Exercise brief >> Set down the listing exactly as given, minus images.

Data provided >>
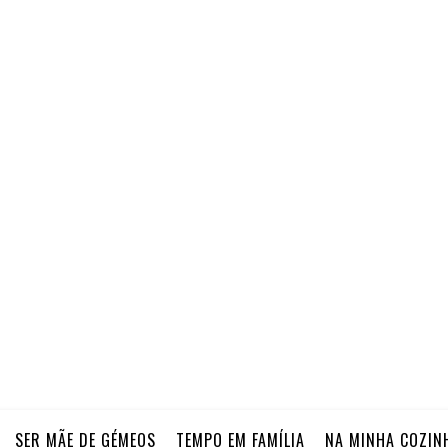
SER MÃE DE GÉMEOS
TEMPO EM FAMÍLIA
NA MINHA COZIN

Task answer >>
SER MÃE DE GÉMEOS
TEMPO EM FAMÍLIA
NA MINHA COZIN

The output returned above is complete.